◆ INSTRUCTIONS FOR THE TASK
Each line below from the one containing "предложения, боль" through the one containing "Все это может создат" should be output exactly as it stands, and no other line should appear.

◆ INFORMATION SHOWN
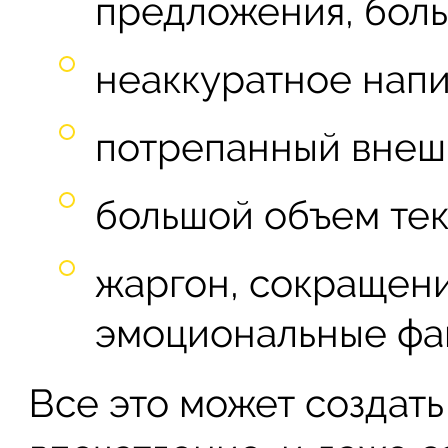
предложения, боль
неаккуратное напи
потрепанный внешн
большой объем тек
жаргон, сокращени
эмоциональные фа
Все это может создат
==
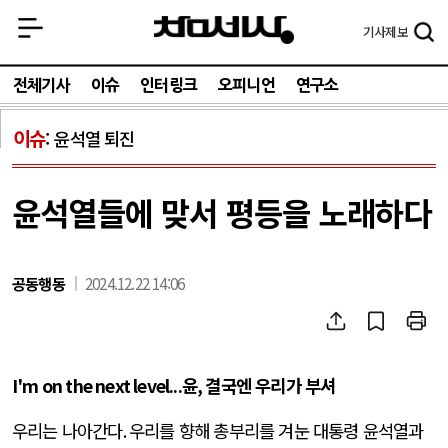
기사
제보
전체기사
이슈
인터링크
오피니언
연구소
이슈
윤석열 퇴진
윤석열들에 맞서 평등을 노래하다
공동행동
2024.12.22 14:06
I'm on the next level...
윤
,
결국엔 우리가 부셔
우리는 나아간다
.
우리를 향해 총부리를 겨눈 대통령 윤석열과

◆ TASK RESULT
предложения, боль
неаккуратное напи
потрепанный внешн
большой объем тек
жаргон, сокращени
эмоциональные фа
Все это может создат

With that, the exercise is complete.